Enough is enough. Does the Minister of Industry realize that he no longer has the trust of Canadians and that he should resign?

Ethics
Oral Questions

2:30 p.m.

York—Simcoe
Ontario

Conservative

Peter Van Loan Leader of the Government in the House of Commons

Mr. Speaker, the minister in question has been doing a superb job in carrying out his responsibilities as Minister of Industry for Canada, carrying out our elements of the economic action plan, helping in his part to deliver the 610,000 net new jobs for Canadians, focusing on the priorities of Canadians.

The NDP has focused on these kinds of questions. He has focused on doing a good job for Canadians. He has not, in a single case, dispensed one penny of government money inappropriately. He has been focused on doing his job and we stand behind him.

Ethics
Oral Questions

2:35 p.m.

NDP

Charlie Angus Timmins—James Bay, ON

Mr. Speaker, he has been focused on the fact that last week he got busted by the ethics commissioner for giving preferential treatment to his buddy Rahim Jaffer. That is the guy who, ever since he showed up in Ottawa, just cannot seem to keep his hands clean.

Let us go through the latest one. He is being investigated for moving an entire government department to a relative's place.

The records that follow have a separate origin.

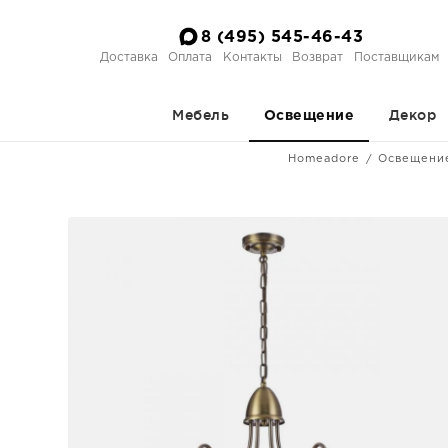
8 (495) 545-46-43
Доставка
Оплата
Контакты
Возврат
Поставщикам
Мебель
Декор
Освещение
Homeadore
Освещени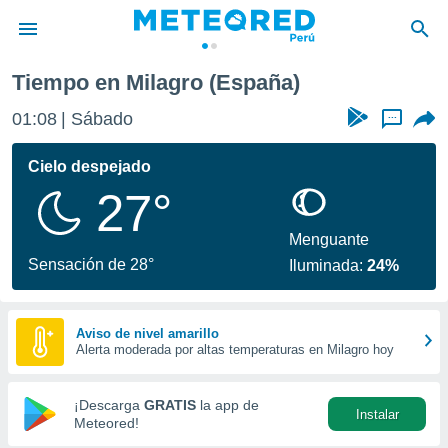
Tiempo en Milagro (España)
privacidad
01:08
Sábado
...
o de
e
e) ha sido
Cielo despejado
or
27°
es para
ue la
 que se
Menguante
e calidad.
Sensación de 28°
Iluminada:
24%
eder a este
ediante las
opciones:
Aviso de nivel amarillo
Alerta moderada por altas temperaturas en Milagro hoy
ookies y
e forma
¡Descarga
GRATIS
la app de
Instalar
d digital
Meteored!
ada, basada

He says that there is nothing wrong with this, that it is just part of his ongoing education.

If he gets busted a second or a third time by the ethics commissioner, will the government do the right thing and kick him out of cabinet?

Ethics
Oral Questions

2:35 p.m.

York—Simcoe
Ontario

Conservative

Peter Van Loan Leader of the Government in the House of Commons

Mr. Speaker, I think the record is clear. There has been no undue interference in that regard. The decisions made by Human Resources Canada on where to locate its facilities are based on its needs on what is most appropriate. There has been no involvement of the minister in that regard.

Ethics
Oral Questions

2:35 p.m.

NDP

Charlie Angus Timmins—James Bay, ON

Mr. Speaker, I think the record is clear. The guy got busted last week and the government says, “Hey, that's not a problem because he is one of ours”.

Let us look at what has been also going on. He is being investigated for shenanigans in Thetford Mines. Now, in this famous moose scandal, his only defence is that he was sleeping snug as a bug in his little sleeping bag, while talk of millions of dollars worth of deals went down around him.

Is there nobody on that side willing to drag him out of his ministerial sleeping bag and hold him to account, or are they going to just keep cheering him on as he tries to break the record for ethical lapses in judgment?

Ethics
Oral Questions

2:35 p.m.

York—Simcoe
Ontario

Conservative

Peter Van Loan Leader of the Government in the House of Commons

Mr. Speaker, the hon. member for Timmins—James Bay must have been on that trip because he seems to know the content of conversations that occurred, which differ very widely from anything the minister was party to. Perhaps this is the reason that party supported funding for professional sports arenas.

The fact is the minister was not lobbied. He paid his own way on the venture. In fact, this party campaigned against any funding for professional sports facilities.

Air Canada
Oral Questions

2:35 p.m.

NDP

Olivia Chow Trinity—Spadina, ON

Mr. Speaker, since privatizing Air Canada, the Conservatives have been in cahoots with Air Canada, allowing it to cast its workers out on the streets. The minister has betrayed those workers. He is playing political games and preventing the CEO of Aveos from being summoned to the transport committee.

We are talking about jobs and public safety. Why is the minister putting the interests of CEOs ahead of those of Canadian workers?

Air Canada
Oral Questions

2:35 p.m.

Roberval—Lac-Saint-Jean
Québec

Conservative

Denis Lebel Minister of Transport

Mr. Speaker, the loss of these jobs is devastating for workers who continue to support security all across Transport Canada. That issue is very important.

I am disappointed with how Aveos has treated its employees during this challenging time. The legal advice I received states that Air Canada is in compliance with the act.